> _Problem requirements_
Output, exactly and with no pictures, the line that contains "February 2020." and every line that comes after it in the data below, the last one included.
Top of Exercise inputs
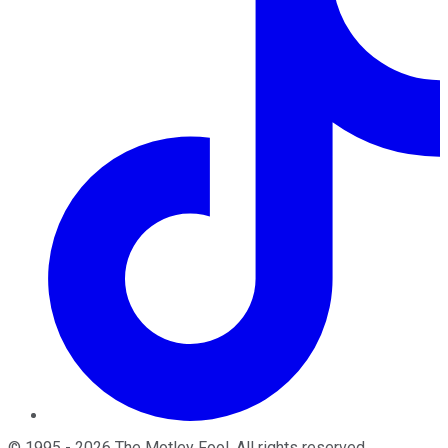
©
1995
-
2026
The Motley Fool
. All rights reserved.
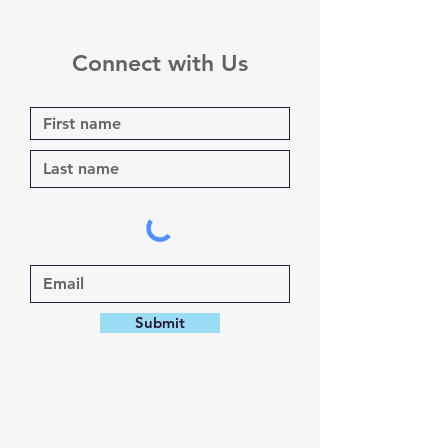
Connect with Us
Submit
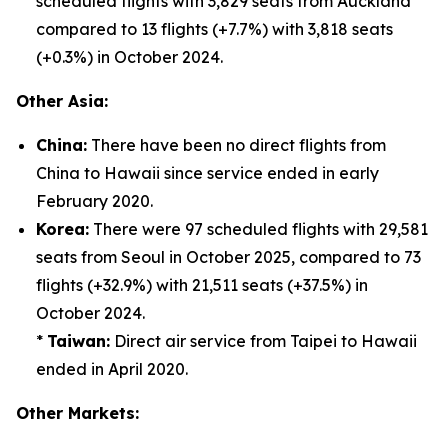
scheduled flights with 3,829 seats from Auckland
compared to 13 flights (+7.7%) with 3,818 seats
(+0.3%) in October 2024.
Other Asia:
China:
There have been no direct flights from
China to Hawaii since service ended in early
February 2020.
Korea:
There were 97 scheduled flights with 29,581
seats from Seoul in October 2025, compared to 73
flights (+32.9%) with 21,511 seats (+37.5%) in
October 2024.
*
Taiwan:
Direct air service from Taipei to Hawaii
ended in April 2020.
Other Markets:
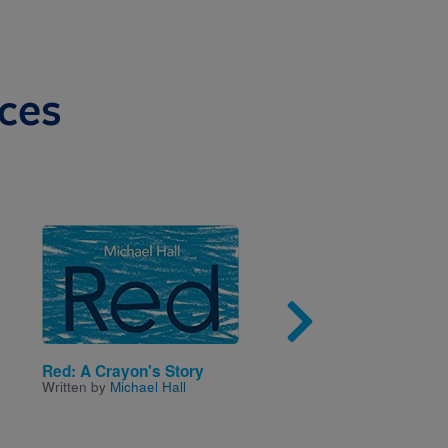
ces
Image
Imag
Red: A Crayon's Story
Biscuit Goes Camping
Written by
Michael Hall
Written by
Alyssa Satin
Capucilli
and Illustrated 
Schories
Bottom of Exercise inputs
> _Solution to this problem_
February 2020.
Korea:
There were 97 scheduled flights with 29,581
seats from Seoul in October 2025, compared to 73
flights (+32.9%) with 21,511 seats (+37.5%) in
October 2024.
*
Taiwan:
Direct air service from Taipei to Hawaii
ended in April 2020.
Other Markets:
ces
Image
Imag
Red: A Crayon's Story
Biscuit Goes Camping
Written by
Michael Hall
Written by
Alyssa Satin
Capucilli
and Illustrated 
Schories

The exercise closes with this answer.